Title: A text-mining technique for extracting gene-disease associations from the biomedical literature

Authors: Hisham Al-Mubaid, Rajit K. Singh

Addresses: School of Science and Computer Engineering, University of Houston-Clear Lake, 2700 Bay Area Blvd, Box 40, Houston, Texas 77058, USA. ' School of Science and Computer Engineering, University of Houston-Clear Lake, 2700 Bay Area Blvd, Box 40, Houston, Texas 77058, USA

Abstract: We propose a new text mining technique to identify associations between biological entities, specifically genes-diseases associations, from the biomedical literature. The proposed method is very simple and straightforward; it uses two sets (a positive set and a negative set) of documents and utilises the concepts of expectation (ex), evidence (ev), and Z-scores in combining positive and negative evidences in determining the significant gene-disease associations from Medline documents. Moreover, the method offers an efficient way to handle gene names, aliases, symbols, and abbreviations. We evaluated the method in discovering gene-to-disease associations from literature and the experimental results are impressive. We verified our results and confirmed the effectiveness of the proposed technique by various ways. For example, we ran the technique on some discovered and known genes-diseases relationships.

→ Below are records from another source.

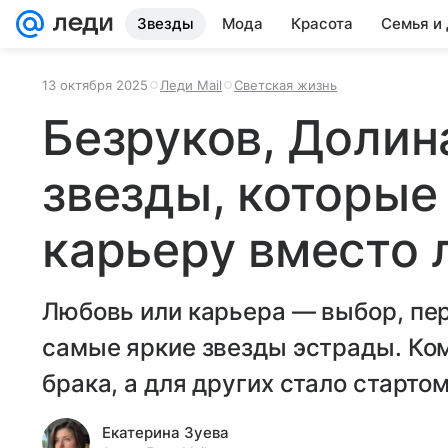
Звезды
Мода
Красота
Семья и
13 октября 2025
Леди Mail
Светская жизнь
Безруков, Долин
звезды, которые
карьеру вместо 
Любовь или карьера — выбор, пе
самые яркие звезды эстрады. Ком
брака, а для других стало стартом
Екатерина Зуева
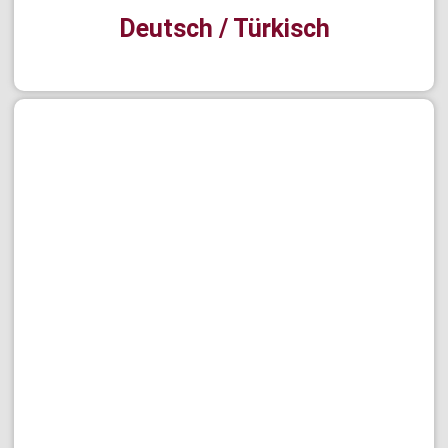
Deutsch / Türkisch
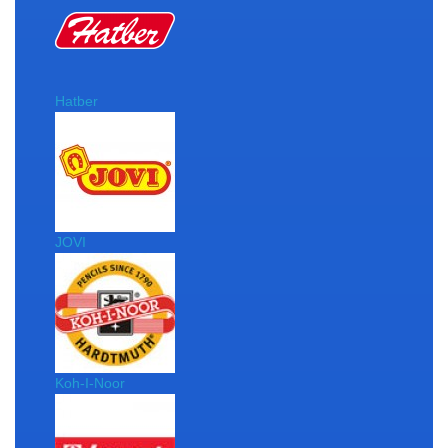
Hatber
JOVI
Koh-I-Noor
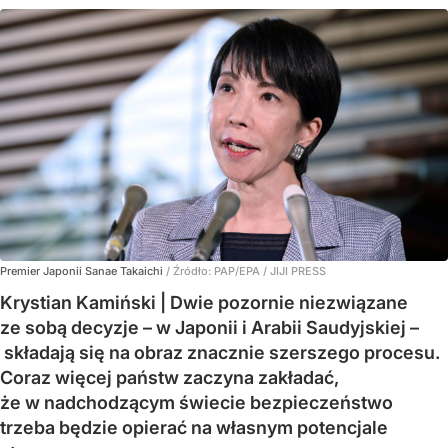
Premier Japonii Sanae Takaichi
/ Źródło:
PAP/EPA
/
JIJI PRESS
Krystian Kamiński | Dwie pozornie niezwiązane
ze sobą decyzje – w Japonii i Arabii Saudyjskiej –
składają się na obraz znacznie szerszego procesu.
Coraz więcej państw zaczyna zakładać,
że w nadchodzącym świecie bezpieczeństwo
trzeba będzie opierać na własnym potencjale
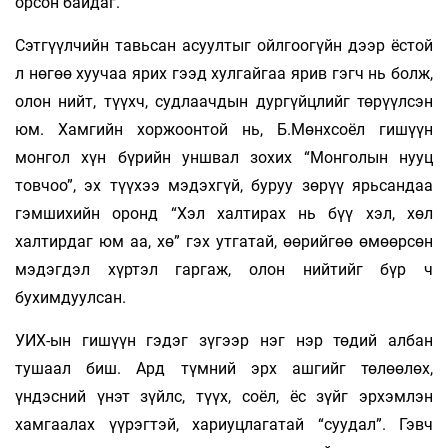
орсон байдаг.
Сэтгүүлчийн тавьсан асуултыг ойлгоогүйн дээр ёстой
л нө­гөө хуучаа ярих гээд хулгайгаа ярив гэгч нь болж,
олон нийт, түүхч, судлаачдын дургүйцлийг төрүүлсэн
юм. Хамгийн хор­жоонтой нь, Б.Мөнхсоёл гишүүн
монгол хүн бүрийн унш­вал зохих “Монголын нууц
товчоо”, эх түүхээ мэдэхгүй, буруу зөрүү ярьсандаа
гэмшихийн оронд “Хэл халтирах нь бүү хэл, хөл
халтирдаг юм аа, хө” гэх утгатай, өөрийгөө өмөөрсөн
мэ­дэг­дэл хүртэл гаргаж, олон нийтийг бүр ч
бухимдуулсан.
УИХ-ын гишүүн гэдэг зүгээр нэг нэр төдий албан
тушаал биш. Ард түмний эрх ашгийг төлөөлөх,
үндэсний үнэт зүйлс, түүх, соёл, ёс зүйг эрхэмлэн
хамгаалах үүрэгтэй, хариуц­лагатай “суудал”. Гэвч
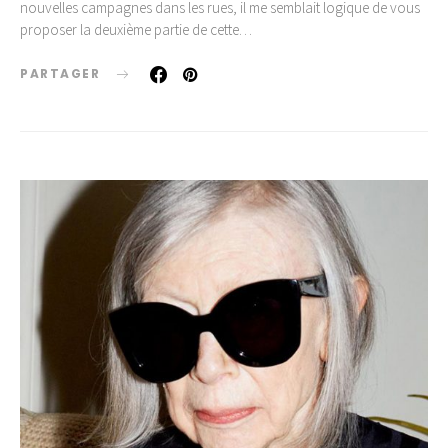
nouvelles campagnes dans les rues, il me semblait logique de vous
proposer la deuxième partie de cette…
PARTAGER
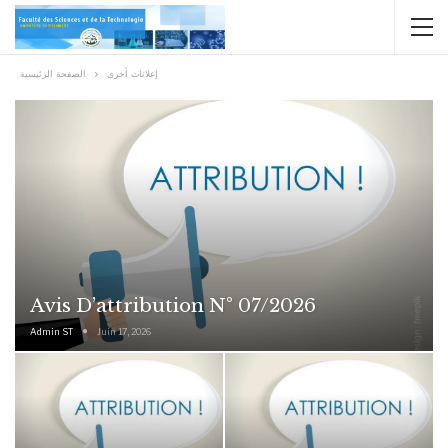
إعلانات أخرى
الصفحة الرئيسية
Avis D’attribution N° 07/2026
Admin ST
Juin 17, 2026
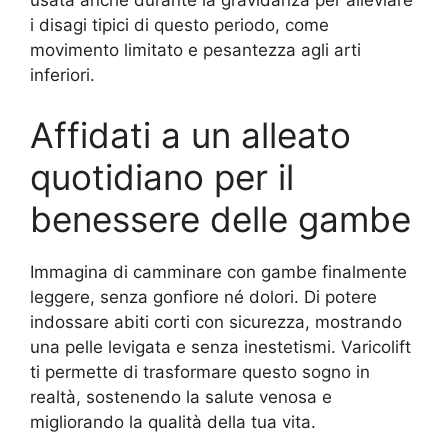
usata anche durante la gravidanza per alleviare
i disagi tipici di questo periodo, come
movimento limitato e pesantezza agli arti
inferiori.
Affidati a un alleato
quotidiano per il
benessere delle gambe
Immagina di camminare con gambe finalmente
leggere, senza gonfiore né dolori. Di potere
indossare abiti corti con sicurezza, mostrando
una pelle levigata e senza inestetismi. Varicolift
ti permette di trasformare questo sogno in
realtà, sostenendo la salute venosa e
migliorando la qualità della tua vita.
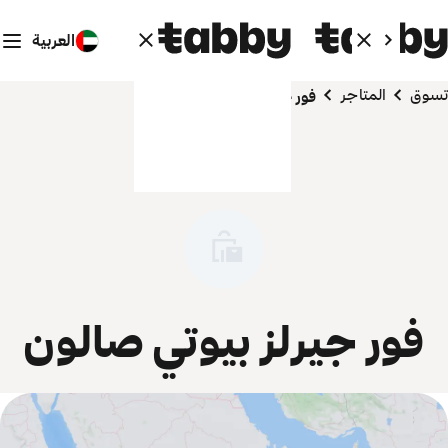
العربية
تسوق
المتاجر
فور جيرلز بيوتي صالون
فور جيرلز بيوتي صالون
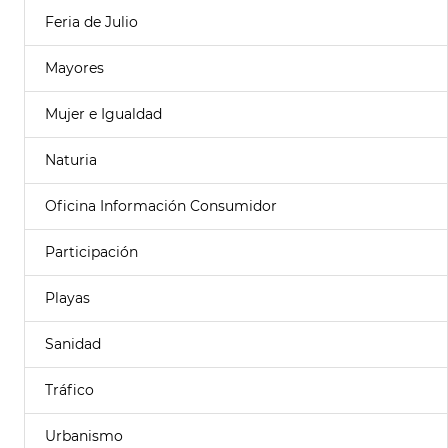
Feria de Julio
Mayores
Mujer e Igualdad
Naturia
Oficina Información Consumidor
Participación
Playas
Sanidad
Tráfico
Urbanismo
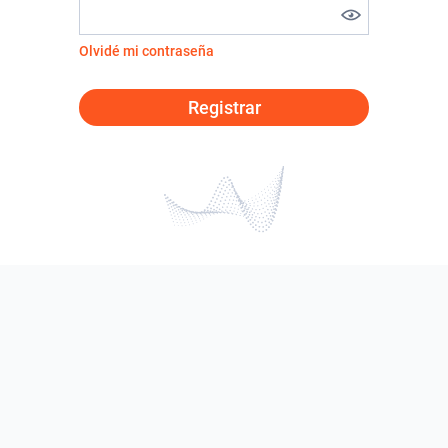
Olvidé mi contraseña
Registrar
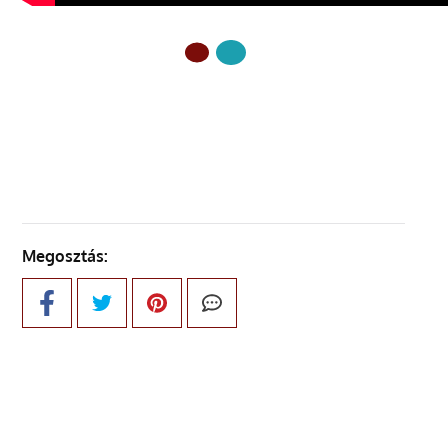
ELŐZŐ OLDAL
Megosztás:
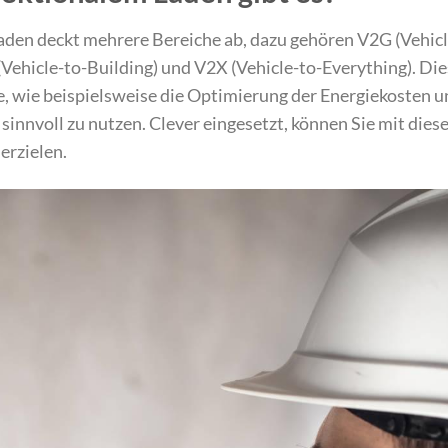
den deckt mehrere Bereiche ab, dazu gehören V2G (Vehicl
Vehicle-to-Building) und V2X (Vehicle-to-Everything). Di
e, wie beispielsweise die Optimierung der Energiekosten 
sinnvoll zu nutzen. Clever eingesetzt, können Sie mit dies
erzielen.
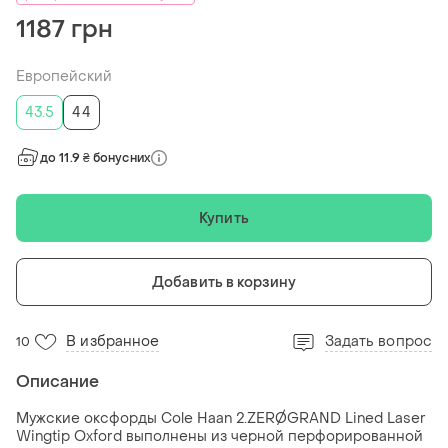
1187 грн
Европейский
43.5
44
до 11.9 ₴ бонусних
Купить
Добавить в корзину
В избранное
Задать вопрос
10
Описание
Мужские оксфорды Cole Haan 2.ZERØGRAND Lined Laser
Wingtip Oxford выполнены из черной перфорированной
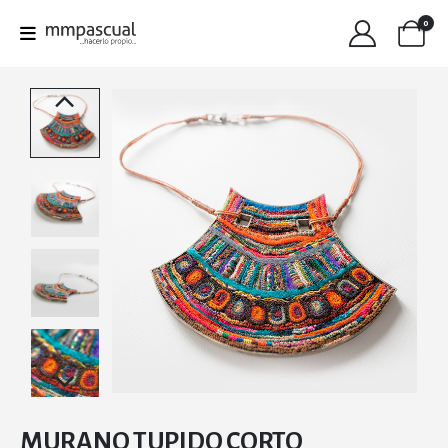
0
MURANO TUPIDO CORTO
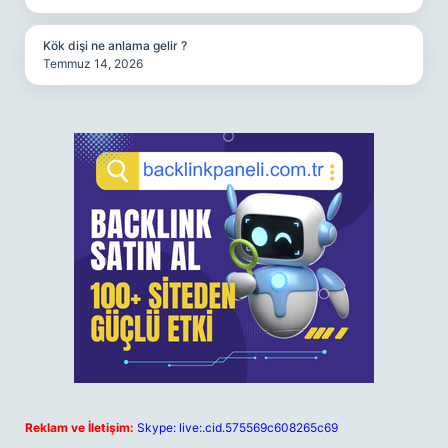
Kök dişi ne anlama gelir ?
Temmuz 14, 2026
Reklam ve İletişim:
Skype: live:.cid.575569c608265c69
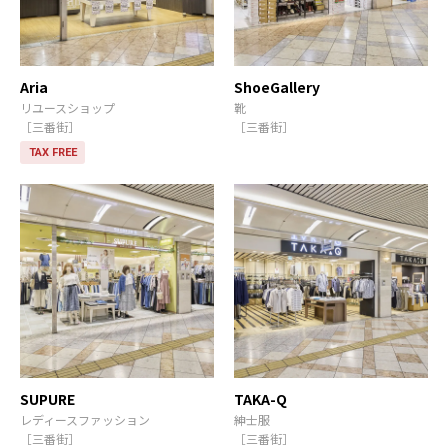
Aria
ShoeGallery
リユースショップ
靴
［三番街］
［三番街］
TAX FREE
SUPURE
TAKA-Q
レディースファッション
紳士服
［三番街］
［三番街］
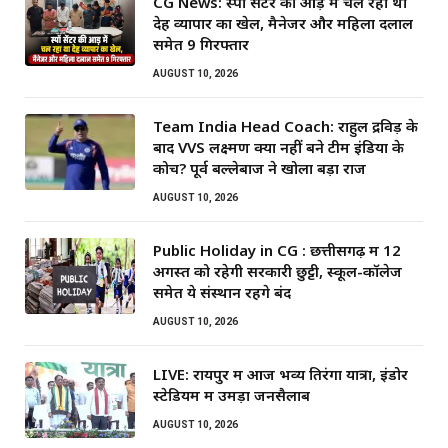
CG News: स्पॉ सेंटर की आड़ में चल रहा था
देह व्यापार का खेल, मैनेजर और महिला दलाल
समेत 9 गिरफ्तार
AUGUST 10, 2026
Team India Head Coach: राहुल द्रविड़ के
बाद VVS लक्ष्मण क्यों नहीं बने टीम इंडिया के
कोच? पूर्व बल्लेबाज ने खोला बड़ा राज
AUGUST 10, 2026
Public Holiday in CG : छत्तीसगढ़ में 12
अगस्त को रहेगी सरकारी छुट्टी, स्कूल-कॉलेज
समेत ये संस्थान रहेंगे बंद
AUGUST 10, 2026
LIVE: रायपुर में आज भव्य तिरंगा यात्रा, इंडोर
स्टेडियम में उमड़ा जनसैलाब
AUGUST 10, 2026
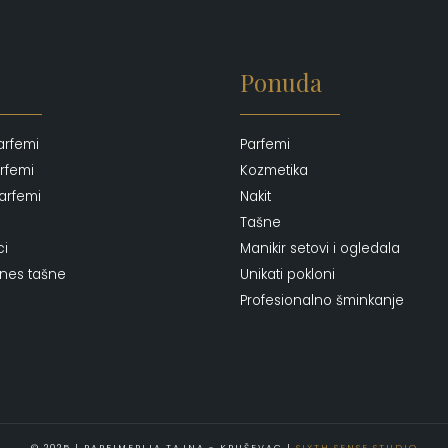
Ponuda
arfemi
Parfemi
rfemi
Kozmetika
arfemi
Nakit
Tašne
ci
Manikir setovi i ogledala
ones tašne
Unikati pokloni
Profesionalno šminkanje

Our method was able to discover associations between genes and various diseases like Amyotrophic lateral sclerosis, Tuberous Sclerosis, Autism, Homocystinuria, Bipolar Disorder, Atherosclerosis and more.

Keywords: gene-disease associations; biomedical knowledge discovery; biomedical information extraction; text mining; mining biomedical literature; bioinformatics; genes; diseases.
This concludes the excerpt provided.